После этого надолго воцарилась странная тишина. Я видел, как женщины переглядываются, хмурятся и качают головами.
— Что-то наш викарий хандрит,— заявила мисс Фостер. Это была та самая особа, что разводила кошек.— По-моему, викарию необходимо выпить.
— Благодарю вас,— сказал я.— Но я не пью. Вам это известно.
— Тогда позвольте, я принесу вам стакан охлажденного фруктового крюшона.
Последняя фраза мягко и довольно неожиданно прозвучала справа у меня за спиной, и в голосе говорившей послышались нотки такого искреннего участия, что я обернулся.
Я увидел необыкновенно красивую даму, которую встречал лишь однажды, примерно за месяц до этого. Ее звали мисс Роуч, и я вспомнил, что в тот раз она произвела на меня впечатление женщины весьма незаурядной. Особенно поразил меня ее сдержанный и кроткий характер; а то, что в ее присутствии я чувствовал себя уютно, несомненно, доказывало ее полнейшее несходство с особами, пытавшимися то и дело на меня покушаться.
— Я уверена, что столь долгая езда на велосипеде вас утомила,— продолжала она.

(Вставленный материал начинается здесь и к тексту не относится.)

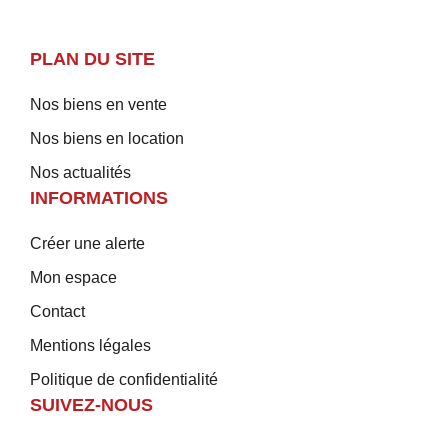
PLAN DU SITE
Nos biens en vente
Nos biens en location
Nos actualités
INFORMATIONS
Créer une alerte
Mon espace
Contact
Mentions légales
Politique de confidentialité
SUIVEZ-NOUS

Не вставая с кресла, я повернулся вправо и внимательно посмотрел на нее. Безусловно, она обладала поразительной внешностью — для женщины необычно мускулистая и широкоплечая, с сильными руками и мощными икроножными мышцами. Ее вид все еще выдавал напряжение дневных забот, а лицо светилось здоровым румянцем.
— Премного благодарен, мисс Роуч,— сказал я.— Но к алкоголю я не притрагиваюсь ни под каким видом. Разве что стаканчик лимонного сока...
— Фруктовый крюшон готовится только из фруктов, падре.
Как я любил, когда меня называли «падре»! В этом слове слышится нечто военное, оно вызывает в воображении суровую дисциплину и офицерский чин.
— Фруктовый крюшон? — вмешалась мисс Элпинстоун.— Он абсолютно безобиден.
— Это всего лишь витамин С, мой милый,— сказала мисс Фостер.
— Намного полезней для вас, чем шипучий лимонад,— добавила леди Бердуэлл.— Углекислый газ разрушает стенки желудка.
— Я принесу вам немного, — мило улыбаясь мне, сказала мисс Роуч. Это была добрая, открытая улыбка, и даже в уголках рта не притаилось ни тени коварства или озорства.
Она встала и подошла к столу с напитками. Я видел, как она режет апельсин, потом яблоко, огурец и виноград и бросает дольки в стакан. Затем она налила туда изрядное количество жидкости из бутылки, этикетку которой я не смог как следует разобрать без очков, но мне показалось, что в названии мелькнуло слово «джим», «тим» или «пим».